What research tasks could benefit from LLMs?
Privacy concerns in your field?
Experiences with AI tools?
Ideas for future sessions?

Stay Connected

Community

Meetup: Basel Science Meetup Group
Future Topics: AI in research, reproducible workflows, data visualization

Connect with Me

GitHub: github.com/flalom
Website: flaviolombardo.site
LinkedIn: in/flaviolombardo

Thank You!

See you at the next meetup!

Questions? Let’s chat!

Backup Slides (Reference Only)

[BACKUP] Structured Data Extraction with ellmer (for OpenAI/Claude)

Note: This approach uses ellmer’s native chat_structured() which currently works with OpenAI and Claude, but NOT with DeepSeek.

Github issue

Note: In the API args one could extract the JSON and parse the results with api_args = list(response_format = list(type = "json_object")) forcing the model to output structured data.

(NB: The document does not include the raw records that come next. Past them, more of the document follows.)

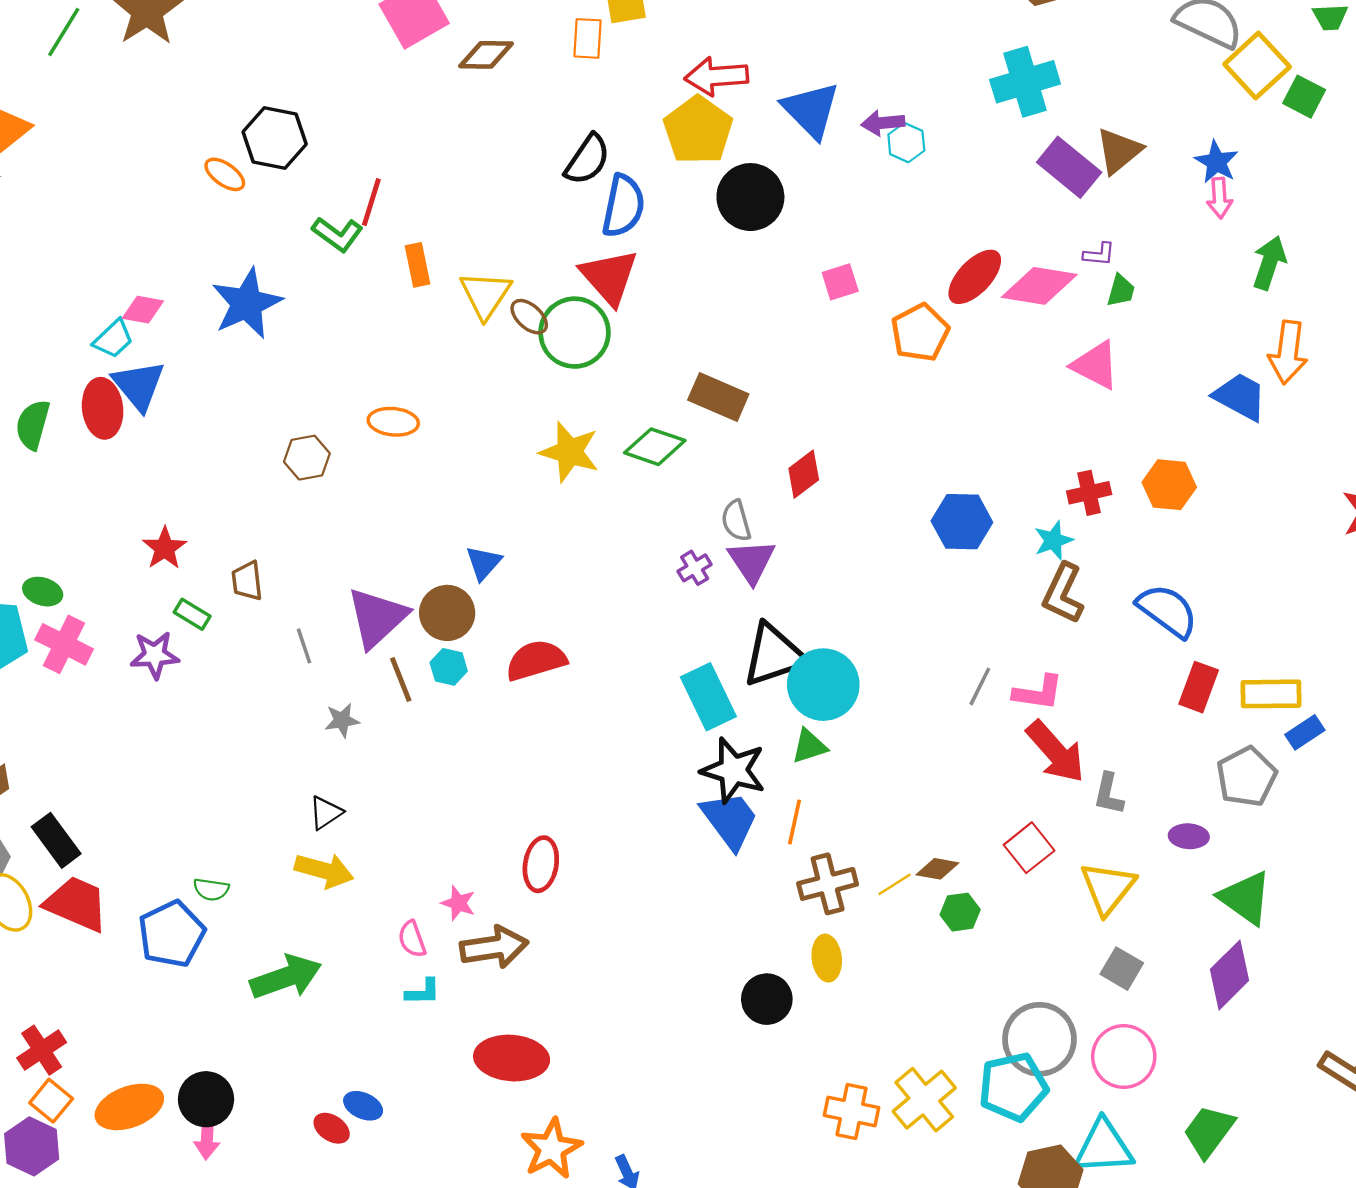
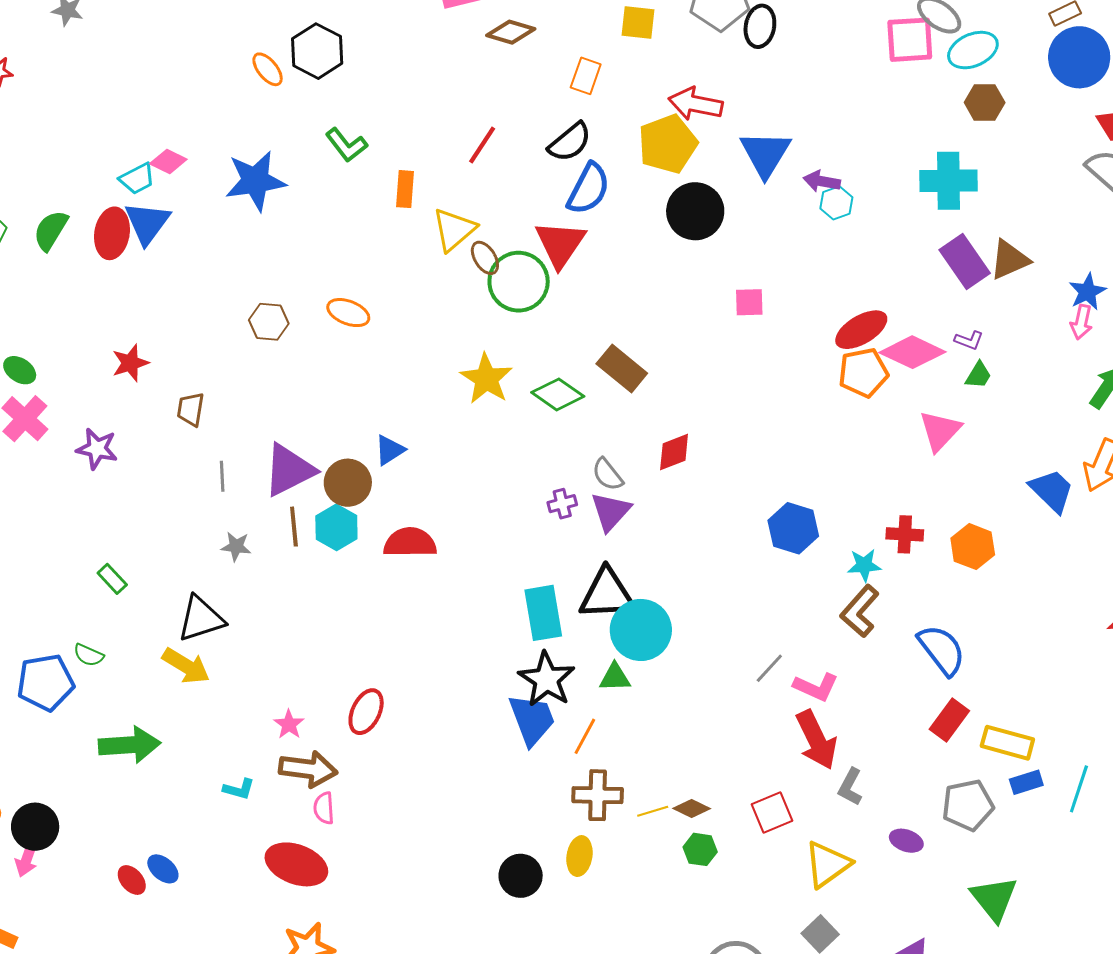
orange rectangle: (588, 38) -> (586, 76), moved
red line: (371, 202) -> (482, 145), moved
orange pentagon: (920, 333) -> (863, 373), moved
pink triangle: (1095, 365) -> (940, 431), turned 30
gray semicircle: (736, 521) -> (608, 475), turned -39
green rectangle: (192, 614) -> (112, 579), moved
cyan hexagon: (449, 667) -> (336, 527), size x1.4
black triangle: (326, 813) -> (201, 619), size x1.6
green triangle: (1245, 898) -> (994, 899), moved
pink semicircle: (412, 939) -> (324, 808), moved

Extract typed data (dates, numbers, strings) from text:

library(ellmer)

# Define extraction schema
paper_data <- type_object(
  title = type_string(),
  publication_date = type_string(),
  sample_size = type_integer(),
  p_value = type_number(),
  conclusion = type_string()
)

# Extract from paper abstract
abstract <- "In our study (2023), we analyzed 150 patients.
The treatment showed significant improvement (p = 0.001)..."

# Use OpenAI or Claude (NOT DeepSeek)
chat <- chat_openai()  # or chat_anthropic()
result <- chat$chat_structured(
  abstract,
  type = paper_data
)

# Access structured data
result$publication_date  # "2023"
result$sample_size       # 150
result$p_value          # 0.001

[BACKUP] Processing PDFs with ellmer Native Methods

Note: This shows ellmer’s chat_structured() which works with OpenAI/Claude but NOT DeepSeek.

library(pdftools)
library(ellmer)

# Extract PDF text
text <- pdf_text("Multimodal learning enables chat-based exploration of single-cell data.pdf") |> paste(collapse = "\n")

# Define what to extract
schema <- type_object(
  title = type_string(),
  year = type_integer(),
  sample_size = type_integer(),
  main_findings = type_string()
)

# Extract structured data with OpenAI or Claude
chat <- chat_openai()  # or chat_anthropic()
data <- chat$chat_structured(
  text,
  type = schema
)

# Access results
data$year          # 2023
data$sample_size   # 150

Tip: Use parallel_chat_structured() for batch processing multiple PDFs!